Wed Oct 21 22:25:24 UTC 2015

On 08/23/2015 02:40 PM, Amos Jeffries wrote:
> It turns out that ICAP implements has three distinct protocol parsers.
> 
> I begin the ICAP parser conversion to the Parser-NG model with
> ModXact::parseHeaders() - which was conflating both ICAP and HTTP, and
> the HTTP directional parsers.
> 
> 
> * splits the exiting parse method into 3 distinct stages; ICAP-reply,
> HTTP-request, HTTP-reply. Each stage is sequential and controlled by the
> Encapsulated header contents.
> 
> I'm not sure yet if we need to be tolerant of out-of-order segments in
> the payload. The spec is pretty clear that order is explicit and
> specific. 

AFAIK, we do not need to be tolerant to out-of-order segments -- there
are no known cases of those. We might want to be tolerant to unexpected
segments (bug 2480).

> But the old parser actually ignored the Encapsulated header
> byte offsets (!!).

The new parsers should continue to ignore them IMO. Those offsets are an
ICAP mis-feature -- a duplication of information that, as most
duplicates, leads to bugs. Ignoring them makes Squid ICAP code more
robust and probably decreases compatibility problems without [known] bad
side effects. We should parse the headers declared by Encapsulated.
Ignore numerical offset values.

> +     * ICAP header parse does not share the HTTP segment code, and
> +     * Encapsulated: tells us how many bytes and where each payload segment is.
> +     * We can pull N bytes into a child SBuf for parsing.
> +     *
> +     * 1) if there are not enough bytes we need more before even attempting the parse
> +     *
> +     * 2) after parse we can verify that it consumed all of the child buf.
> +     *    if there are leftovers ... smuggling attack from the ICAP server?
> +     */

This part of the TODO comment should be removed IMO. See my comments
above for the rationale.

> +    /* TODO: we do not need to rely on readBuf anymore for the parser logic.

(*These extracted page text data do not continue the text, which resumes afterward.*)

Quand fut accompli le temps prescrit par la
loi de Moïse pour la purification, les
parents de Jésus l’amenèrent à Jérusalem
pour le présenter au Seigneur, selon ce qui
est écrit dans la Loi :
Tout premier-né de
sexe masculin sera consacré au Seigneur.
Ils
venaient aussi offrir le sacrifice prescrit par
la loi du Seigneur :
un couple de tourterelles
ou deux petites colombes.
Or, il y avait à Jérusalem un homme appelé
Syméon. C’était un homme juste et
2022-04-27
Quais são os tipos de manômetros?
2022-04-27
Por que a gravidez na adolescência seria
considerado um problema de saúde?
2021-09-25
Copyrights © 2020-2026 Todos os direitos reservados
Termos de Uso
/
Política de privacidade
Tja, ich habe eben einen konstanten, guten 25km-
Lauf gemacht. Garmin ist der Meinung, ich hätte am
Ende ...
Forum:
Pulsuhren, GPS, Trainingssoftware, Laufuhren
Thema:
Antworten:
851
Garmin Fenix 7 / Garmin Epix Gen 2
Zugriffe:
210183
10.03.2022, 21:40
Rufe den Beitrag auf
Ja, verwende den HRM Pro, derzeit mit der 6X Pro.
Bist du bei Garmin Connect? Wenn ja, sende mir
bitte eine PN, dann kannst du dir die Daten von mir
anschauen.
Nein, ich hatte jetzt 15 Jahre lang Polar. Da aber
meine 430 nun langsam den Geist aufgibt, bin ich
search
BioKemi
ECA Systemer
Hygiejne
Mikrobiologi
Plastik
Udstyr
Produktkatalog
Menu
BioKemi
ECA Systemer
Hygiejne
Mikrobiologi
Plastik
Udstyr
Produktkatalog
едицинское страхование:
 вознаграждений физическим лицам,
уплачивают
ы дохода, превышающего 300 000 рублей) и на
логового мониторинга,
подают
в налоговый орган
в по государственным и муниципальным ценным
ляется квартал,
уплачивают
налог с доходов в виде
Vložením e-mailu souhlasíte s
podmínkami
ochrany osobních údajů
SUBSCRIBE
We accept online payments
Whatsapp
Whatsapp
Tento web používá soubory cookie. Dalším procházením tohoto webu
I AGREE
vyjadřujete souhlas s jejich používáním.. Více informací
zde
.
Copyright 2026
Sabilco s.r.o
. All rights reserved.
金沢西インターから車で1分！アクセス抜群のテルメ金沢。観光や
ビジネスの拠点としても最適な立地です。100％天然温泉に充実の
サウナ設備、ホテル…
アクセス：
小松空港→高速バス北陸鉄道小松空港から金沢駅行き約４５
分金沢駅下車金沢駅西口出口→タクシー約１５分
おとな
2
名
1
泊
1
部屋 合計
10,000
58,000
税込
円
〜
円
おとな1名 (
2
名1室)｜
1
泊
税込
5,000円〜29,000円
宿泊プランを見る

The comment seems to be misplaced which makes it unclear. The
surrounding code does not rely on readBuf parser logic, whatever that
is. Please reword it in a context-specific way or move it to a more
appropriate place.

> +    /* Attempt to parse the ICAP message */

s/parse the ICAP message/isolate the ICAP response header/

(if that is what you are doing here; note that there is a "parse
headers" comment further below so you are not parsing headers here)

> +        bool parsedOk = hp->parse(readBuf);

If you can make it constant, make it const.

> +        // sync the buffers after parsing.
> +        readBuf = hp->remaining();

Too early? The "unrecoverable parsing error" code below should show what
we failed to parse, not what remained after we failed to parse.

> +    /* We know the whole response is in parser now */

s/response/response header/

> +    // XXX: performance regression. SBuf::c_str() reallocates
> +    SBuf tmpPhrase(hp->reasonPhrase());
> +    icapReply->sline.set(hp->messageProtocol(), hp->messageStatus(), tmpPhrase.c_str());

Do we need to introduce a regression here? How about using a few
hard-coded reasons for supported codes and a catch-all for all others?

Many of the above comments apply to the other parsing methods you have
created: parseHttpRequestHead and parseHttpRequestHead. Please check
those as well.

> +        // const_cast is okay, the buffer area behind the c_str will not be used again by this xaction
> +        // and that will only change when urlParse() starts taking the requestUri() SBuf directly

This violates, and I quote, "DO NOT EVER USE THE RETURNED POINTER FOR
WRITING" c_str() API. Explaining why that API violation may be safe
today is better than nothing, but still deserves a big fat XXX.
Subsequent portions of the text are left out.